The task:
Output exactly the lines below, starting with the line that has "pomadeslikket mikrofonhår, en" and going on through the line that has "bliver genrerne blandet", both included, and no other lines.

Records to process:

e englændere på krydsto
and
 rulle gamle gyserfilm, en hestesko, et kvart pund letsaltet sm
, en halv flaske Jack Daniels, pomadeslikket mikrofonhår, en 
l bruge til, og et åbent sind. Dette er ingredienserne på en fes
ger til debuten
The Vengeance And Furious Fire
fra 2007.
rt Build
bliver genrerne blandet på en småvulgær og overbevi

* * *

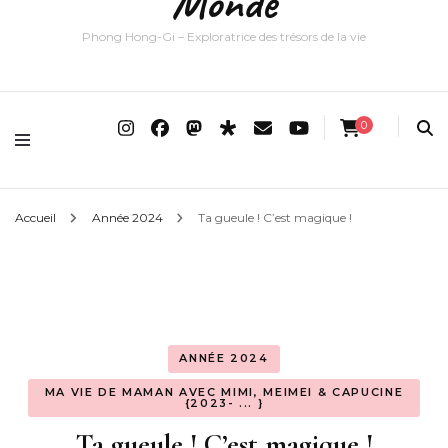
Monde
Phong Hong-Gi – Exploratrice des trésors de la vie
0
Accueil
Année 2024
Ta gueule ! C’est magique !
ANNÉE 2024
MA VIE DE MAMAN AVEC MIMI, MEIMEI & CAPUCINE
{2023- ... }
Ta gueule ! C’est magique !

Answer box:
, en halv flaske Jack Daniels, pomadeslikket mikrofonhår, en 
l bruge til, og et åbent sind. Dette er ingredienserne på en fes
ger til debuten
The Vengeance And Furious Fire
fra 2007.
rt Build
bliver genrerne blandet på en småvulgær og overbevi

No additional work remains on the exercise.